I started reading An Economic Theory of Democracy with high expectations, but I quickly became frustrated. The book has some good points but there were numerous parts that disappointed me.

I liked the main point of the book, which is that in two party democracy parties converge on the views of the median voter (wiki entry). The broad point that uncertainty can make parties diverge was also a well made, although I thought that the specific mechanisms the book used to make the point were not very good. I suspect that one of the major contribution was viewing political parties as working to reach political office for the private rewards of political service, prestige, pay and seedier rewards, but I tend to discount this because I am so familiar with this argument.

I was disappointed by the lack of mathematical models used in the book, by the presence of omissions and by the use of numerous arguments which I thought were poor.

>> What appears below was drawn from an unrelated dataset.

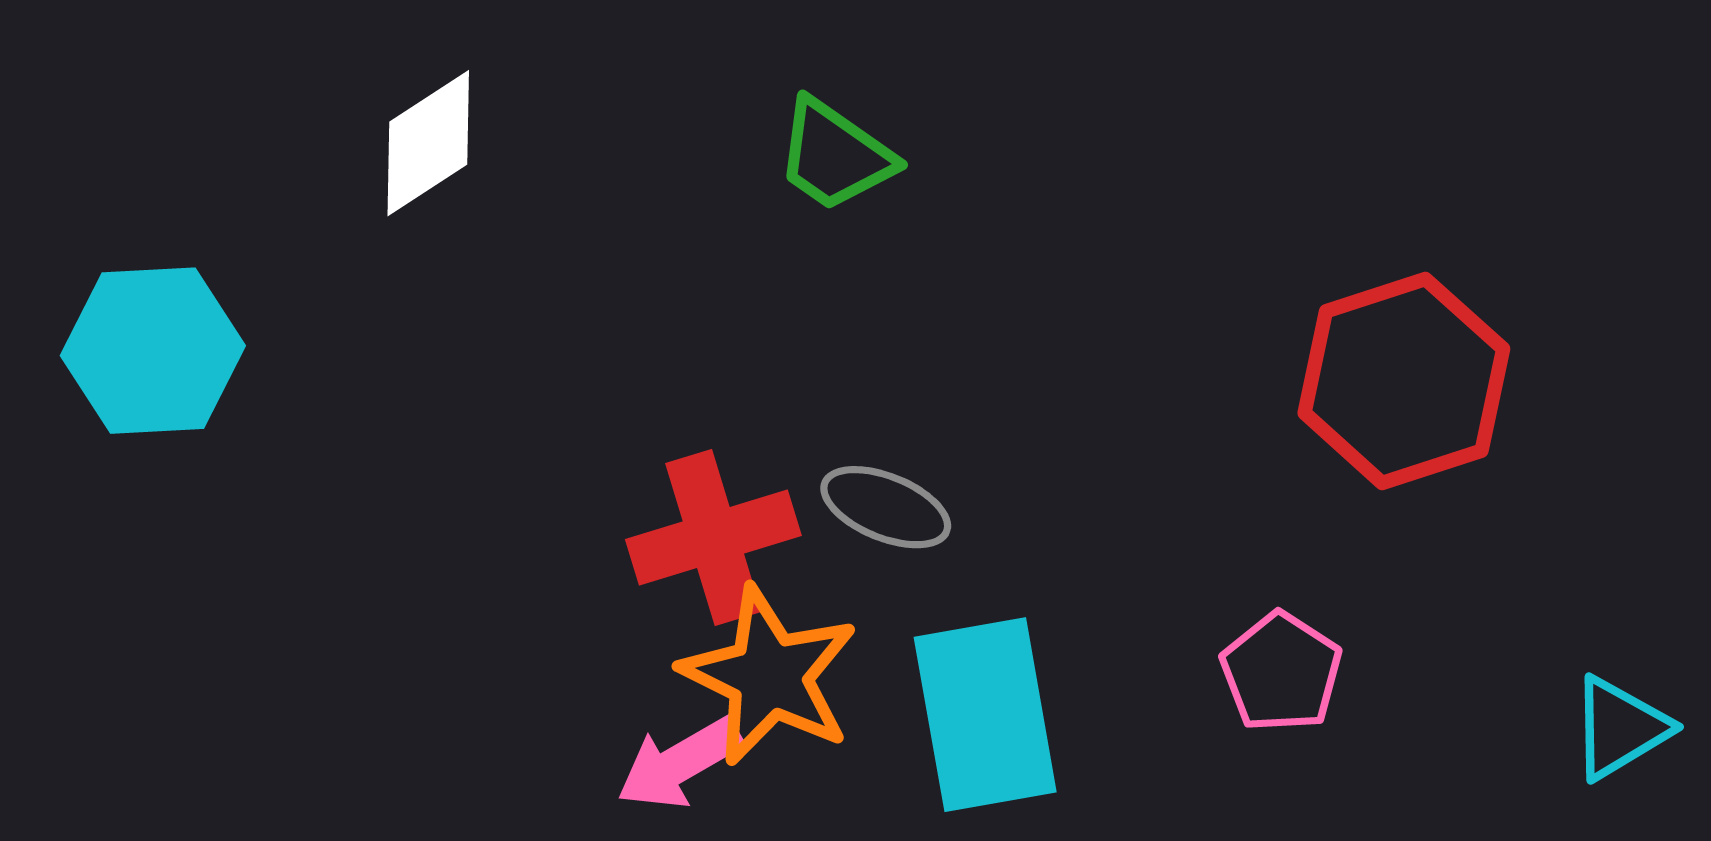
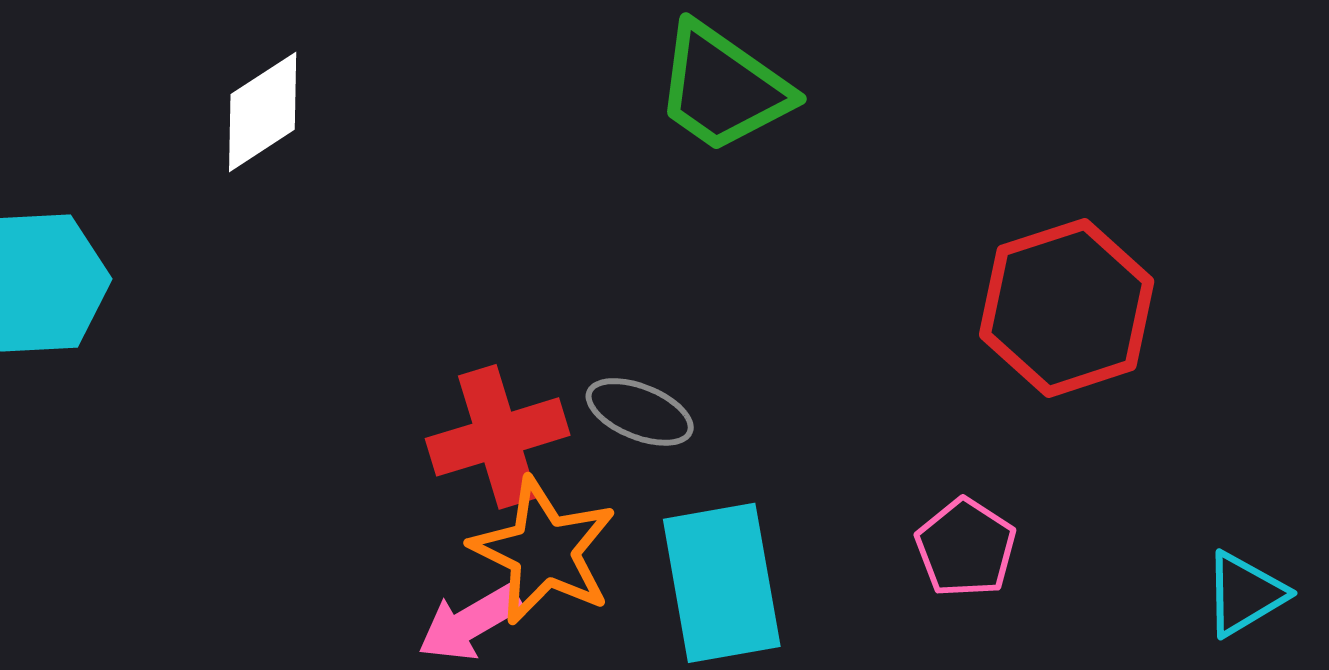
green trapezoid: (835, 155) -> (723, 88), moved, size x1.4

I was probably wrong to expect formal models to be used in the book because those are generally reserved for academic papers, but I want to give examples of what I perceived as omissions and faulty reasoning.

First, although the low individual returns to voting are repeatedly discussed, the idea that intelligent voting is a public good was completely omitted. There are two distinct ways to think about this. If assumes that voters vote in their material self-interest, then voting intelligently for those material self-interests is a public good to those who share those material interests. If one assumes that voters vote altruistically, then intelligent voting is a public good to everyone. Either way, intelligent voting is very likely to be under-provided. The book continually skirts this issue; it mentions the fact that any given vote has a very small probability of affecting the outcome and therefore has an extremely low individual return, and it mentions that government is largely in the business of providing collective goods, but it does not connect these ideas.

Second, I was disappointed that Downs’ work failed to apply the logic he had developed earlier about party convergence to multiparty systems. Downs argues that multiparty systems lead to less centrist government than two party systems, but uses faulty reasoning to reach this conclusion; his logic works like this:

Consider 5 parties on a one dimensional spacial political spectrum (see figure 1), and assume that each party receives an even proportion of the vote.

political spectrum
Figure 1. The distribution of political parties with equal voting power.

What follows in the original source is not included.